**DATA SUPPLIED**
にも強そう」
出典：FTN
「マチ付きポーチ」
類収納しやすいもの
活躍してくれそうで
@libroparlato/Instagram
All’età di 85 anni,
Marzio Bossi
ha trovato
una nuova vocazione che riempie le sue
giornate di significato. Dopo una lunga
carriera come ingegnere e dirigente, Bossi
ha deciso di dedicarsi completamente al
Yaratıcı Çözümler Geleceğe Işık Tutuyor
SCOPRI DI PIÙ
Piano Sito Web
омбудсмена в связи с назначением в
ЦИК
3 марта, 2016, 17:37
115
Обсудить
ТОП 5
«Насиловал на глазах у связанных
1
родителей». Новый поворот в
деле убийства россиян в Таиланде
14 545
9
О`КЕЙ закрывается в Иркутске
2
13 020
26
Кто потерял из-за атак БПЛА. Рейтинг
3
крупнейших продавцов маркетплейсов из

---

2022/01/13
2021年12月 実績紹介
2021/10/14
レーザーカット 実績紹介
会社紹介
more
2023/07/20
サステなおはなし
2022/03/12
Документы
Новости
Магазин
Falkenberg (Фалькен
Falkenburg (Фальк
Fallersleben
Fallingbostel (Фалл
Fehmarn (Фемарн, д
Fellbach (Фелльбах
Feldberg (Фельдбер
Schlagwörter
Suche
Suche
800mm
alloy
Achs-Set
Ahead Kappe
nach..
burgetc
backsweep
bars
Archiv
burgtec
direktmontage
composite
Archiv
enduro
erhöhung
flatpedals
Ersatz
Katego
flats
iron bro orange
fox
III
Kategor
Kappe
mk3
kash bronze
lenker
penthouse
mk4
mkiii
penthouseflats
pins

**WHAT THE EXERCISE ASKS**
Filter the records above and return every line that holds the word "Bossi".

**OUTPUT OF THE EXERCISE**
Marzio Bossi
carriera come ingegnere e dirigente, Bossi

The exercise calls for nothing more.